## Task instructions
Repeat only the stretch of lines below that runs from the line with "Jeudi 17 avril 2025 de 14h00" through the line with "C’est maintenant une", unaltered.

## The records

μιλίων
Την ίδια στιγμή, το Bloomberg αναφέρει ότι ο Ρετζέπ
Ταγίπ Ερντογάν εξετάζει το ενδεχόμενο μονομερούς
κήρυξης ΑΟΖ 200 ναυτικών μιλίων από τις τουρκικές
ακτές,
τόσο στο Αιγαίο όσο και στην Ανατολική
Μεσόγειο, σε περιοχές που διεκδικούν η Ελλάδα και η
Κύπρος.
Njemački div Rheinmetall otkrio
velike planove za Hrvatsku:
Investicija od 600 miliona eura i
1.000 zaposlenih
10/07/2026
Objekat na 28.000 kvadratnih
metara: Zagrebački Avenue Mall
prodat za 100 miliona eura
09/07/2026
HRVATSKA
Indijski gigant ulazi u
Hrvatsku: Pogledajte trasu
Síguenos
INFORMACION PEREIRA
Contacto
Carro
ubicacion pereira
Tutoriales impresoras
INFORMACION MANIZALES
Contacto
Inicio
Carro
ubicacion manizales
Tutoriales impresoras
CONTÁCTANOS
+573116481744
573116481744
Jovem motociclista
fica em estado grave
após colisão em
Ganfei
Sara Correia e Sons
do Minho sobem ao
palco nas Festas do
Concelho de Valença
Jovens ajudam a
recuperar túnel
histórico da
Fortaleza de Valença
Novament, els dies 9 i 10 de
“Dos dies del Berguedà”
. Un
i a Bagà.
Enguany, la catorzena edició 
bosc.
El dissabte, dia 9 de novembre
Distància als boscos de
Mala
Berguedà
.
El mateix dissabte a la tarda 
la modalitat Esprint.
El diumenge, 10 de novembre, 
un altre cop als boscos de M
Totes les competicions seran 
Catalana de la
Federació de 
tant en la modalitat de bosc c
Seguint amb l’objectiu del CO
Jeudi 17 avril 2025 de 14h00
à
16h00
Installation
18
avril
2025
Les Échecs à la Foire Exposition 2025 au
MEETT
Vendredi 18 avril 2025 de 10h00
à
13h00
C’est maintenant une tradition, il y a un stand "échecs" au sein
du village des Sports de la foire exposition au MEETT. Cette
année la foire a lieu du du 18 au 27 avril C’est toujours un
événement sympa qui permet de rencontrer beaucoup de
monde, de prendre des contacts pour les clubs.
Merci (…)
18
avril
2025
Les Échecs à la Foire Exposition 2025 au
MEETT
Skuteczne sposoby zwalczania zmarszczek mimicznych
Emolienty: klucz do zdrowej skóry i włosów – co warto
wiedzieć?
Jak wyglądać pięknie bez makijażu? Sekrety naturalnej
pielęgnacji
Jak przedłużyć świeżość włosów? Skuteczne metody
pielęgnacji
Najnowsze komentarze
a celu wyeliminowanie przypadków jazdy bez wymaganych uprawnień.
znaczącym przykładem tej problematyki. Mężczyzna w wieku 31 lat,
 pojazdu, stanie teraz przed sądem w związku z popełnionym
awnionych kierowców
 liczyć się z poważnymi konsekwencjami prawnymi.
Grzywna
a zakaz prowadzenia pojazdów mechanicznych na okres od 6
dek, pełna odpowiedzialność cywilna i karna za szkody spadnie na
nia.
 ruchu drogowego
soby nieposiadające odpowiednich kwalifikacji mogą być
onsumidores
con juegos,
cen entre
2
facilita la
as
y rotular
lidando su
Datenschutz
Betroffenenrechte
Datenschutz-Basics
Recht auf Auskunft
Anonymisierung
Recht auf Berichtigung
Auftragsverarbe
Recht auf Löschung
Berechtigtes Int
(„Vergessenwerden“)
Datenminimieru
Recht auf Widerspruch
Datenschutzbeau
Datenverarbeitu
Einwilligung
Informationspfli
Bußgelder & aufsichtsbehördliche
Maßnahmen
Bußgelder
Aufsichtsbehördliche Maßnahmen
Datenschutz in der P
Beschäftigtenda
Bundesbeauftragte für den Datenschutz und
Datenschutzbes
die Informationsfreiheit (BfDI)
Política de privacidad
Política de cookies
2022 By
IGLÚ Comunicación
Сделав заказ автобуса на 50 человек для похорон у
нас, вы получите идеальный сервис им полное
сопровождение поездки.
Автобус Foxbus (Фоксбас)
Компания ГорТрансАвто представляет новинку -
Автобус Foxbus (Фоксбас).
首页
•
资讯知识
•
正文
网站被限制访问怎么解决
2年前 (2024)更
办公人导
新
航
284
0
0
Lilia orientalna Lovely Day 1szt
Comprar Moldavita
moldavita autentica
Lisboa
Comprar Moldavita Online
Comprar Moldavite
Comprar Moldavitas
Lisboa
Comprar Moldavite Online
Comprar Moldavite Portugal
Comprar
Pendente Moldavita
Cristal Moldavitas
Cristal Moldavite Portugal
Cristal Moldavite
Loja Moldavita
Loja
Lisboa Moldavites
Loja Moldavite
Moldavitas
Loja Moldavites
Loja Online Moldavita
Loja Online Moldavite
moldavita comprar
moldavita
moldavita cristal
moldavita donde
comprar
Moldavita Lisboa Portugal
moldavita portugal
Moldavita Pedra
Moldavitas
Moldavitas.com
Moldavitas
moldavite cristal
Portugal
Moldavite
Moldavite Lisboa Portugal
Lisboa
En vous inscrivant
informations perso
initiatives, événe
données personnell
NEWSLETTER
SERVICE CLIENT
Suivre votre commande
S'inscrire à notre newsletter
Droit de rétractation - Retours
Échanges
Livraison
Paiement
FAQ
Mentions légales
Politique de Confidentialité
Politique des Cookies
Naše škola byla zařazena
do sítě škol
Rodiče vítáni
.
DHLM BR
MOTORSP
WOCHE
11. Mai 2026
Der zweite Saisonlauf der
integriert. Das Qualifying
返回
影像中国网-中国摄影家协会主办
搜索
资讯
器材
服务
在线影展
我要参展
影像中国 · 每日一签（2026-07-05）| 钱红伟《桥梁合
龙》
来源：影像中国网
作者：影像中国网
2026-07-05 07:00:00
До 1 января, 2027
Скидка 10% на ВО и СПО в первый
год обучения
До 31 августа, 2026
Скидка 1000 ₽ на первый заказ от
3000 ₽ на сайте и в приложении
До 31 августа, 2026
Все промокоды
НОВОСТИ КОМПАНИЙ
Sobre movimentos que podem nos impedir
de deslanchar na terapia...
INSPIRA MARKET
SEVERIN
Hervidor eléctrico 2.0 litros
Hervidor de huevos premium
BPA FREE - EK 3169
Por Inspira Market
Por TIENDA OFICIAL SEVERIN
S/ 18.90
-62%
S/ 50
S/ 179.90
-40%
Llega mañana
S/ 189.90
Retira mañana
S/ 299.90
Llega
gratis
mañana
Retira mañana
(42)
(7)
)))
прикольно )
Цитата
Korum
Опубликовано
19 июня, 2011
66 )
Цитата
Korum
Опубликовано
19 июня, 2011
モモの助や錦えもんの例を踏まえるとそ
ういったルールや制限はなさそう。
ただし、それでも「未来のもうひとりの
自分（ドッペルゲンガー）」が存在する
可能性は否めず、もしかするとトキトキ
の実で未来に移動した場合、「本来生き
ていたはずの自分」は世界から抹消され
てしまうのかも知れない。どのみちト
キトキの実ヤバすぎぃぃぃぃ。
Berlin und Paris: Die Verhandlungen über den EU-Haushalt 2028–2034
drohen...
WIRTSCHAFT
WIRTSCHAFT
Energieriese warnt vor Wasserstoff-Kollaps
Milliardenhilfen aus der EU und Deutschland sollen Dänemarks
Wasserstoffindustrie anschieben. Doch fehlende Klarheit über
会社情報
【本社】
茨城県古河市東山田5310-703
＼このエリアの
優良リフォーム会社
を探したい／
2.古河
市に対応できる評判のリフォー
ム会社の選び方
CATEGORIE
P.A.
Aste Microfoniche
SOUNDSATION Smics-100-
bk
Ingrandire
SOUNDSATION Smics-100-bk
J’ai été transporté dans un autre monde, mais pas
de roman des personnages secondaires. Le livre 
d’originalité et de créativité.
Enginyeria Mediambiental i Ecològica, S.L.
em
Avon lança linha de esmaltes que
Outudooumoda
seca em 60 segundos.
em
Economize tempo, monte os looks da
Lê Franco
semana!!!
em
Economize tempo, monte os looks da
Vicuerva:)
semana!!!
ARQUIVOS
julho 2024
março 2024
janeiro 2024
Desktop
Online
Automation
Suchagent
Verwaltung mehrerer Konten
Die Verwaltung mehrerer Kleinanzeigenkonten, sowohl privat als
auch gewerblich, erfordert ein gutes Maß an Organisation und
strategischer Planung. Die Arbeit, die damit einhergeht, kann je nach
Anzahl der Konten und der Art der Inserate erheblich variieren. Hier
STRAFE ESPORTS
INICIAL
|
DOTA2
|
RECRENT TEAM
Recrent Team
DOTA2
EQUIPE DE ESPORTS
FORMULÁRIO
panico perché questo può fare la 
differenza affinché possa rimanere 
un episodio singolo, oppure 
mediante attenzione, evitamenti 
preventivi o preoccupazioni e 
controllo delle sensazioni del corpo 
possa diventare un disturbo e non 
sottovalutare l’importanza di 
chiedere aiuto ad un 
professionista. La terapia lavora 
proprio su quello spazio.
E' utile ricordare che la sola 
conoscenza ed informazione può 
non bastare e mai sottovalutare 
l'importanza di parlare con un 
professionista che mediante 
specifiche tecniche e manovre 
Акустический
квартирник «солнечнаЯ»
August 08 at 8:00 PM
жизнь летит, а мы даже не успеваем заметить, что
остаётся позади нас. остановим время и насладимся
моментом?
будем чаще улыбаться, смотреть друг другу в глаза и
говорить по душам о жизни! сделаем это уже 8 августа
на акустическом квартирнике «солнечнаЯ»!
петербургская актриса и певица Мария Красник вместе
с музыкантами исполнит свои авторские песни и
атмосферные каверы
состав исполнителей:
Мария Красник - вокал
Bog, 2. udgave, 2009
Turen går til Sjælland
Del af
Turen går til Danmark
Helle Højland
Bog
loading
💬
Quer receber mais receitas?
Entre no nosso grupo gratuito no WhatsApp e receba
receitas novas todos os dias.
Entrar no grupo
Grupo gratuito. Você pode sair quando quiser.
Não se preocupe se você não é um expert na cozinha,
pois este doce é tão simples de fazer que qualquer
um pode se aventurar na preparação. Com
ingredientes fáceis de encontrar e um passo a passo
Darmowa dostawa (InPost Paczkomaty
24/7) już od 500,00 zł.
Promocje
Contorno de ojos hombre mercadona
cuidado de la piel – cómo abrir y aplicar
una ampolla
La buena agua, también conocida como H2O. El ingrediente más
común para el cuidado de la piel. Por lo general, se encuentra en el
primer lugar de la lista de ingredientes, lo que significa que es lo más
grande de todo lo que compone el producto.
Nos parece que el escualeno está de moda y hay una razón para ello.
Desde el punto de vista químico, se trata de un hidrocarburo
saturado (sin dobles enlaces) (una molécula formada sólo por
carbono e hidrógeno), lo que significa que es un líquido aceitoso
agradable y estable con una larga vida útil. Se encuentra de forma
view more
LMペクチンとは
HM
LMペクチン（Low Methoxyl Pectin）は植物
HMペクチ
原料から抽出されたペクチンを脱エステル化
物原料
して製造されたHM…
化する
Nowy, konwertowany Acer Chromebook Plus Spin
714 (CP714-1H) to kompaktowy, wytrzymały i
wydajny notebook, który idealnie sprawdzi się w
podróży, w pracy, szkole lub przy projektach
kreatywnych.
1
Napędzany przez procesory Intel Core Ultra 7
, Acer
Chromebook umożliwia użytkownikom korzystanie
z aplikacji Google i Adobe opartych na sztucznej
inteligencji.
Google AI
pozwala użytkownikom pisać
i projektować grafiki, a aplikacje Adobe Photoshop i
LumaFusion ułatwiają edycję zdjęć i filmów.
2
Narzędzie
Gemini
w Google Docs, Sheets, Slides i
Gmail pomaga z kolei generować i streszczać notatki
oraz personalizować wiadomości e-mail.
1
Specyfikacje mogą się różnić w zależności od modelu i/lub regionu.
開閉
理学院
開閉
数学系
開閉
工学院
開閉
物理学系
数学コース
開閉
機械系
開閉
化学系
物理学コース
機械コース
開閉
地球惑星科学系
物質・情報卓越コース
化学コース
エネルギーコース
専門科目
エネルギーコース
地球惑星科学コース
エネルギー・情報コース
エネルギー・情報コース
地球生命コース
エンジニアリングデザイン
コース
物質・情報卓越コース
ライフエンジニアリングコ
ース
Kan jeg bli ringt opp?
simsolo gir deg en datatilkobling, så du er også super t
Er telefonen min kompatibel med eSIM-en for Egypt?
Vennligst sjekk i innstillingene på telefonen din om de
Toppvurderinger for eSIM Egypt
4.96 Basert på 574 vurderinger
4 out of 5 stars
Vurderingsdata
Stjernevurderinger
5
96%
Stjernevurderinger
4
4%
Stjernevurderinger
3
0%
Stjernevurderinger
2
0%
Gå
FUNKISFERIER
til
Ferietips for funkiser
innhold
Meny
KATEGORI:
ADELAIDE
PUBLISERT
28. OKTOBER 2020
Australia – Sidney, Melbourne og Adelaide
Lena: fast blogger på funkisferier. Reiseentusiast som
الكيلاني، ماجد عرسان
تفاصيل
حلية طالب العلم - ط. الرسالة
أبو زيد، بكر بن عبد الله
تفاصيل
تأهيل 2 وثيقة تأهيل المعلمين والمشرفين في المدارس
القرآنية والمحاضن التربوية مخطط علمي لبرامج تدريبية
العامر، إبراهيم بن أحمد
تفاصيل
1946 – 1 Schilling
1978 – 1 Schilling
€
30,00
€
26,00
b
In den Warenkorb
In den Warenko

## Task result
Jeudi 17 avril 2025 de 14h00
à
16h00
Installation
18
avril
2025
Les Échecs à la Foire Exposition 2025 au
MEETT
Vendredi 18 avril 2025 de 10h00
à
13h00
C’est maintenant une tradition, il y a un stand "échecs" au sein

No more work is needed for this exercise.